Could you repeat the whole listing below exactly, omitting any picture it holds?
═════ Extracted entries
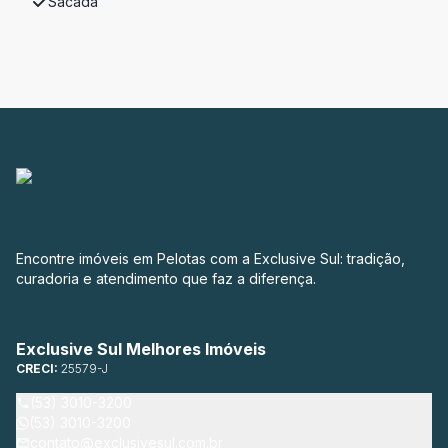
Sacada
Encontre imóveis em Pelotas com a Exclusive Sul: tradição,
curadoria e atendimento que faz a diferença.
Exclusive Sul Melhores Imóveis
CRECI:
25579-J
(53) 3010-3200
(53) 3010-3200
contato@exclusivesul.com.br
══════════
- **Solved problem**
Sacada
Encontre imóveis em Pelotas com a Exclusive Sul: tradição,
curadoria e atendimento que faz a diferença.
Exclusive Sul Melhores Imóveis
CRECI:
25579-J
(53) 3010-3200
(53) 3010-3200
contato@exclusivesul.com.br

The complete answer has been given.